Bounding box prediction data:
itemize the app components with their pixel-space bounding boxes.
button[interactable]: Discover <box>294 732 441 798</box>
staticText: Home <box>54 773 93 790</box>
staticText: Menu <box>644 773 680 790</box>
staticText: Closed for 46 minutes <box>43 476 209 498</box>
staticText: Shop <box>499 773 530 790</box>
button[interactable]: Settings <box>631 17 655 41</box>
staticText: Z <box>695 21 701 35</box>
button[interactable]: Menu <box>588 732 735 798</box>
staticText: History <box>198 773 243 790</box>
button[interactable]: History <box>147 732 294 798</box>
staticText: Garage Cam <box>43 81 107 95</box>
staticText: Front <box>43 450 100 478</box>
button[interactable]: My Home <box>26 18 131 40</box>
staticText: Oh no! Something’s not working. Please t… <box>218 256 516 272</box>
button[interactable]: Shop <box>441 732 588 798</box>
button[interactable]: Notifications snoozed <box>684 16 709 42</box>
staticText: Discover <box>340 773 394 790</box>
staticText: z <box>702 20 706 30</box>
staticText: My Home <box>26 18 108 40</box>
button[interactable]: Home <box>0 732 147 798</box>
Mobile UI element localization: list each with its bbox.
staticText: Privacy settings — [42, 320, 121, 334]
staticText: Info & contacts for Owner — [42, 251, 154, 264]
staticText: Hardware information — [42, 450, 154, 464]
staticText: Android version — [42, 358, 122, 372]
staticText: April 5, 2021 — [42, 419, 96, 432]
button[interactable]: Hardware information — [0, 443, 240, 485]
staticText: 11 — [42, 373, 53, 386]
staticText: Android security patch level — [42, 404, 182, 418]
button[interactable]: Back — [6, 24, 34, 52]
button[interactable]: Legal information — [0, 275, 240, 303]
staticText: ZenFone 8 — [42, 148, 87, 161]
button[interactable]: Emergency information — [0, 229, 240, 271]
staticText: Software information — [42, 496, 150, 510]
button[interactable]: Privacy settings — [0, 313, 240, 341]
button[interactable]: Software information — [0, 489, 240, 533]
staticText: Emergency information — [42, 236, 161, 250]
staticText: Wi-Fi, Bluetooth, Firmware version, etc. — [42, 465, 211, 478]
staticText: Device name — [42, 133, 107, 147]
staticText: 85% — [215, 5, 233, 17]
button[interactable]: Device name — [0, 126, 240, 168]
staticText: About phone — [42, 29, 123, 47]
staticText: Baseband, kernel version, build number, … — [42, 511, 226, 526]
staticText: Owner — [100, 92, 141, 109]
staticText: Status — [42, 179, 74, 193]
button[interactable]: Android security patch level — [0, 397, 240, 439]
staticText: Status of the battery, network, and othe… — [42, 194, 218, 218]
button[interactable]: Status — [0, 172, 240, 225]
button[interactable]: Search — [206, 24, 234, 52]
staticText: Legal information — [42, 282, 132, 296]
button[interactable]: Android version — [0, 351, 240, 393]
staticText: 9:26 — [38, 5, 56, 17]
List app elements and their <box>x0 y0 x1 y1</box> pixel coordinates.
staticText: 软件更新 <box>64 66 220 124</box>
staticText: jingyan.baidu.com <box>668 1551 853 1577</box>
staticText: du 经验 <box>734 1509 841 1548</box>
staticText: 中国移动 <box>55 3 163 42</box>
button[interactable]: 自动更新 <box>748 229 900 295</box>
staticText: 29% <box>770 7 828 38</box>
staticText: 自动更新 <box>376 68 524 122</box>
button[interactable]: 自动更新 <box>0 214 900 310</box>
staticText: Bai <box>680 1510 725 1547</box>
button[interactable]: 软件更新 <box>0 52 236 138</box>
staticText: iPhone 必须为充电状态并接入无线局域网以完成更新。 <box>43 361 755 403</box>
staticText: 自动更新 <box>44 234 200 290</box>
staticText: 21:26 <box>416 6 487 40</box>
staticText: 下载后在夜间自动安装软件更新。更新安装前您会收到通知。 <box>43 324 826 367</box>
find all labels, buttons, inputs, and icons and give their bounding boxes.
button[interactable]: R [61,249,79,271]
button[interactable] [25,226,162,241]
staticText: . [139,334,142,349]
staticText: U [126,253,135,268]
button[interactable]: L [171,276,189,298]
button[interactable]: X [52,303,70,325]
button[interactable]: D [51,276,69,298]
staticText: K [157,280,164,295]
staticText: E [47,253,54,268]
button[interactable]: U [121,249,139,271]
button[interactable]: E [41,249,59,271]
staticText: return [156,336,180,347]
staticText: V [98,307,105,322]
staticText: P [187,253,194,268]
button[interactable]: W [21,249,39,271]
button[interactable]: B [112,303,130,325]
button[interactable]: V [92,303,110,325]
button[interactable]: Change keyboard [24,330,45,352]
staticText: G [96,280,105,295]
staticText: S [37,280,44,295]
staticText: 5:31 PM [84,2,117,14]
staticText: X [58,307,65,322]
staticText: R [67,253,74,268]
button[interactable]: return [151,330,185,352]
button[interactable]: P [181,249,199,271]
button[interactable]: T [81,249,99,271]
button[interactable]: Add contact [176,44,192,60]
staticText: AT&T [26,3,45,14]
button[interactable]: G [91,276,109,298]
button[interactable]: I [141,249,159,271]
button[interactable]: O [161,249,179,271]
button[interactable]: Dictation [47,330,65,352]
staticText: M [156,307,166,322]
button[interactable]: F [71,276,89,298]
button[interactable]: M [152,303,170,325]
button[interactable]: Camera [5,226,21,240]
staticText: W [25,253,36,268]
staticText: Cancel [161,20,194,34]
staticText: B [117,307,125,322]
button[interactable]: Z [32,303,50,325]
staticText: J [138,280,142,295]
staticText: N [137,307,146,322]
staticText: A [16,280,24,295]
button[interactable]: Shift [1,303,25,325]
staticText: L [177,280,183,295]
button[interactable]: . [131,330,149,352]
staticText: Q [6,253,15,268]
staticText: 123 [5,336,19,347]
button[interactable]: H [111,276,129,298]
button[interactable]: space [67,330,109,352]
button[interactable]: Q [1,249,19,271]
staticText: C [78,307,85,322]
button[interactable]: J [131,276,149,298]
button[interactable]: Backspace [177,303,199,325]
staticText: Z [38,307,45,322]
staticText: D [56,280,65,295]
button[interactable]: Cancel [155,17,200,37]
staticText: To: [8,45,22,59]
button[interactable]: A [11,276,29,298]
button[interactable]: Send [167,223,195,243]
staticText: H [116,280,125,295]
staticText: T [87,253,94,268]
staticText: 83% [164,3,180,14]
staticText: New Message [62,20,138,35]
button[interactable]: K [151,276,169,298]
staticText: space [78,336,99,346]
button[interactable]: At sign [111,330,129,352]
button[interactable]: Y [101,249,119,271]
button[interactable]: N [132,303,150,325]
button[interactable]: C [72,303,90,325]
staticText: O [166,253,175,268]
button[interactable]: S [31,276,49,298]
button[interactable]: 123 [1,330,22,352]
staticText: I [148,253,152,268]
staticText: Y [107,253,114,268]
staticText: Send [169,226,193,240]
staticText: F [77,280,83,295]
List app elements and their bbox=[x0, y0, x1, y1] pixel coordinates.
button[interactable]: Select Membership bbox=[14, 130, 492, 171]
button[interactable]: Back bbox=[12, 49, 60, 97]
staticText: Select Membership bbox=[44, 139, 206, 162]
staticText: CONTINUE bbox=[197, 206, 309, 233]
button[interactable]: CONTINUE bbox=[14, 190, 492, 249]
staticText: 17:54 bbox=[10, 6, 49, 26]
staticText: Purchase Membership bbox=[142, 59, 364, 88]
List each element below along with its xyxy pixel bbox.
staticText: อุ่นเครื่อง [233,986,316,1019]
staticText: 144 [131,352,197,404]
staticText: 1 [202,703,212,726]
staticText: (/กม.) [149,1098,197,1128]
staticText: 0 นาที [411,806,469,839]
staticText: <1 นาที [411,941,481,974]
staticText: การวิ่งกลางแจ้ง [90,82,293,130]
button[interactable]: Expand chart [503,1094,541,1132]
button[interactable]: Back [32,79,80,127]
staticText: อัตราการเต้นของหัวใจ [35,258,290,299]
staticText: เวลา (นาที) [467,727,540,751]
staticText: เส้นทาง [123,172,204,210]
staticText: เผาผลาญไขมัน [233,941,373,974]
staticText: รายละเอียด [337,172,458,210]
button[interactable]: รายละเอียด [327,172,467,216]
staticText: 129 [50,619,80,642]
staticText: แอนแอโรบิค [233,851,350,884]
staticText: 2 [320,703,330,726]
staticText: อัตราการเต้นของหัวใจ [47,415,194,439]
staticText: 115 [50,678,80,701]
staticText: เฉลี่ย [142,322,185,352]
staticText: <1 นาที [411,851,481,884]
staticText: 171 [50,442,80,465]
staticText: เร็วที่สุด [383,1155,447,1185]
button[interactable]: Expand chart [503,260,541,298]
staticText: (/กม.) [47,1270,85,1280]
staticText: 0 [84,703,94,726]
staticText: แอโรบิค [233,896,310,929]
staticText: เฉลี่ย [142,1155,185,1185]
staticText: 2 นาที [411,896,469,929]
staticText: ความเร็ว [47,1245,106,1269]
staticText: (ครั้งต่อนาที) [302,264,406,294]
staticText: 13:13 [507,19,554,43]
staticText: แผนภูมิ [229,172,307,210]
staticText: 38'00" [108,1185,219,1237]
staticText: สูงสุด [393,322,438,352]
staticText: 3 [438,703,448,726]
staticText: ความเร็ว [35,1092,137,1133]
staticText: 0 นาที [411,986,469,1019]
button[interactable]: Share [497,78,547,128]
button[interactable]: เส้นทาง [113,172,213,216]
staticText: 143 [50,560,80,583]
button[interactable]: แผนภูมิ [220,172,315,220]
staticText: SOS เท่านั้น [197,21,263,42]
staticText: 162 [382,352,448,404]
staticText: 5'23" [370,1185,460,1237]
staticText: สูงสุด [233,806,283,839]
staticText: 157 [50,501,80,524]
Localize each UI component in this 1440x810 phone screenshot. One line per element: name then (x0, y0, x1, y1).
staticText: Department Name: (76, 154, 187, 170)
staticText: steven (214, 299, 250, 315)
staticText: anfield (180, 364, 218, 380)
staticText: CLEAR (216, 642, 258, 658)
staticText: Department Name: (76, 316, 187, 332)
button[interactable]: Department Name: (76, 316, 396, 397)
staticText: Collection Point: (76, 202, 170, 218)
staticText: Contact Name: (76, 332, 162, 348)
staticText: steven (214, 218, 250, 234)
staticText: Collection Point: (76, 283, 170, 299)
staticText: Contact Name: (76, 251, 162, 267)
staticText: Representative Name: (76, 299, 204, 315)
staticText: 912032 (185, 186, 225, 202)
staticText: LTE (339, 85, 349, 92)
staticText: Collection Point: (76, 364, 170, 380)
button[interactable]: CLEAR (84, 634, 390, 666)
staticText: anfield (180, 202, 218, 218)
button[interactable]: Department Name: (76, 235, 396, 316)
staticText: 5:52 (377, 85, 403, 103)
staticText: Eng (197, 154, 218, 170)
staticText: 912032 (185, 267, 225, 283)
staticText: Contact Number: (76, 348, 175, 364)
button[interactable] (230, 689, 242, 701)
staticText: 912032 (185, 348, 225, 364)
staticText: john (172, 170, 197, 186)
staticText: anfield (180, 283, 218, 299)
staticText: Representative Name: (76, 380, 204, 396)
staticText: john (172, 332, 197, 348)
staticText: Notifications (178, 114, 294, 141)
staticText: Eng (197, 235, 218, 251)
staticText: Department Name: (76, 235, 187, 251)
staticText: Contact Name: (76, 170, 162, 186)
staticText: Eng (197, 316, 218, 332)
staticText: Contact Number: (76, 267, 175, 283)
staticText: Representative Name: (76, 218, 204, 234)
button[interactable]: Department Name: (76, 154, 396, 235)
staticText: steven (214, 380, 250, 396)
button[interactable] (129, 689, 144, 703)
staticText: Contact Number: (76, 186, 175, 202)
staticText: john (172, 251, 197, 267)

What to do - A complete answer gives every line of the data that includes "Cancel".

Answer to the problem -
staticText: Cancel [161,20,194,34]
button[interactable]: Cancel [155,17,200,37]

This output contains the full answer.